Repeat the full listing below verbatim and keep the images out.

*Information supplied:*

——————

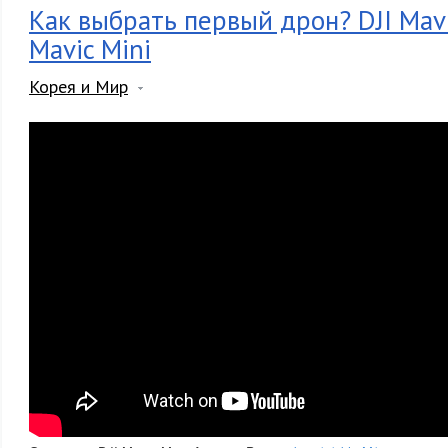
Как выбрать первый дрон? DJI Mavic
Mavic Mini
Корея и Мир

——————

*Written solution:*
Как выбрать первый дрон? DJI Mavic
Mavic Mini
Корея и Мир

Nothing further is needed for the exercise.